Witness is a moving project, serving as both a memorial to those lost and a charge to not let such events repeat themselves.
Witness integrates photographs and survivor testimonies into an exploration of the Holocaust in its historical place. The project draws from the March of the Living—an international effort to familiarize later generations with the horrors of the Shoah—to explore the continued resonance of genocide in world culture.
The purpose of Witness, and of the March of the Living itself, is to ensure that the particulars of the Nazis’ genocidal efforts are never forgotten or repeated. As such, both incorporate the experiences and reactions of next generations across the religious spectrum. Witness includes a prefatory endorsement from Pope Francis, and photographs and testimonies from the March include interreligious and international reactions.

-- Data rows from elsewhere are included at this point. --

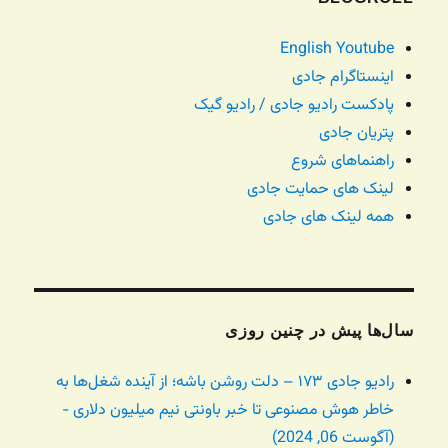
English Youtube
اینستاگرام جادی
پادکست رادیو جادی / رادیو گیک
پتریان جادی
راهنماهای شروع
لینک های حمایت جادی
همه لینک های جادی
سال‌ها پیش در چنین روزی
رادیو جادی ۱۷۳ – دلت روشن باشه؛ از آینده شغل‌ها به
خاطر هوش مصنوعی تا خبر باونتی نیم میلیون دلاری -
(آگوست 06, 2024)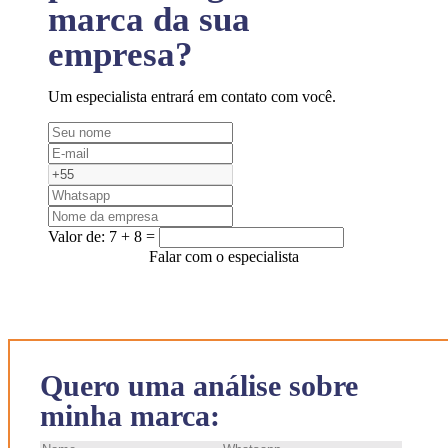
marca da sua
empresa?
Um especialista entrará em contato com você.
Valor de:
7 + 8 =
Falar com o especialista
Quero uma análise sobre
minha marca:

Into such reactions are woven stories of the Holocaust itself. The book begins by rooting anti-Semitism, first as a theological position, and later as one with racial overtones. First photographs are both shocking and familiar, including the liberated barracks at Buchenwald, from which skeletal survivors stare out at their liberators. Such photographs afford the readers opening opportunities to explore the cruelties visited upon those the Third Reich aimed to annihilate.

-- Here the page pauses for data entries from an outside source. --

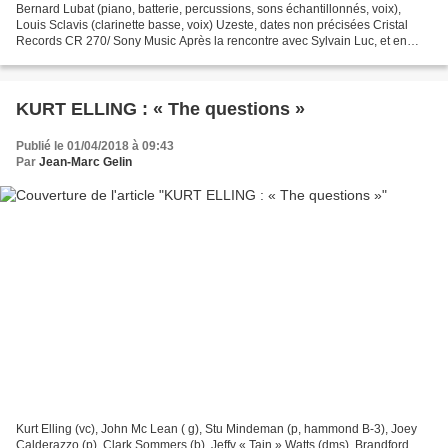
Bernard Lubat (piano, batterie, percussions, sons échantillonnés, voix),
Louis Sclavis (clarinette basse, voix) Uzeste, dates non précisées Cristal
Records CR 270/ Sony Music Après la rencontre avec Sylvain Luc, et en
attendant celle avec Michel Portal,...
KURT ELLING : « The questions »
Publié le 01/04/2018 à 09:43
Par
Jean-Marc Gelin
Kurt Elling (vc), John Mc Lean ( g), Stu Mindeman (p, hammond B-3), Joey
Calderazzo (p), Clark Sommers (b), Jeffv « Tain » Watts (dms), Brandford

Just as compelling are stories from those perhaps less familiar: survivors hidden by the Righteous Among the Nations, survivors of the camps not as well known as Elie Wiesel. Photographs place these aging survivors amongst students who hope to learn from them, and center their testimonies in locales once horrific, and now left as memorials.
The project is meticulous about assigning credit to those who resisted Nazi tactics, both amongst those who formed resistance forces and citizens who protected those in danger. “I was brought up to believe that a person must be rescued when drowning,” writes Irena Sendler, an Oskar Schindler-esque figure, “regardless of religion and nationality.” Such imperatives echo as a never again, and stories of rescues—or national refusals to host refugees—reverberate with particular force.
Witness is a moving project, one which serves as both a memorial to those lost and a charge to not let such events repeat themselves. Poems and testimonials explore topics ranging from the nature of evil to forgiveness, resulting in tremendous emotional pull. This is an important and worthwhile collection, laden with moral imperatives that none should evade.